Recently, the social transit start-up Uber sparked a great deal of anger and resentment over its “surge pricing” strategy. To guarantee the availability of vehicles on demand, the service dramatically increases prices during periods of high demand, like New Year’s Eve, etc., in popular, dense cities. Uber has done a good job of explaining its reasoning, in my view. Either you use surge pricing or you simply tell customers that cars are not available even at a high price that at least some of them are willing to pay, which is really strange. Brendan Mulligan offers an alternative: he suggests that a clearer indication of what exactly surge pricing entails would help mitigate some of the frustration.
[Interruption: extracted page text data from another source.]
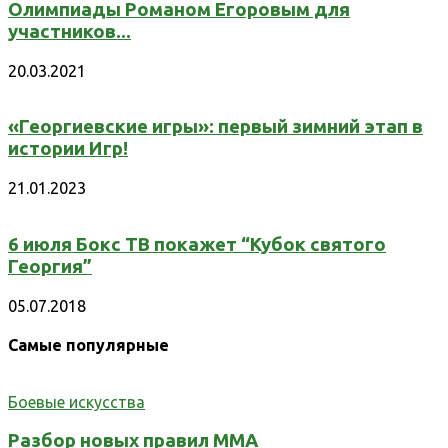
Олимпиады Романом Егоровым для
участников...
20.03.2021
«Георгиевские игры»: первый зимний этап в
истории Игр!
21.01.2023
6 июля Бокс ТВ покажет “Кубок святого
Георгия”
05.07.2018
Самые популярные
Боевые искусства
Разбор новых правил ММА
This minor dust-up serves as a reminder of the embeddedness of economic transactions. People feel as though Uber was taking advantage of them, despite the fact that the service leapt in to fill the void created by an overregulated taxi marketplace. One is reminded of Michael Munger’s critique of anti-gouging laws and, more broadly, his work on euvoluntary exchange.
Relatedly, Munger links to a really thought-provoking essay by the democratic socialist philosopher Michael Walzer on the ethics of competition — it is one of the best critiques of market I’ve ever read, partly because it is so subtle and intelligent. Other critics of the market could learn a thing or two from Walzer. But they probably won’t.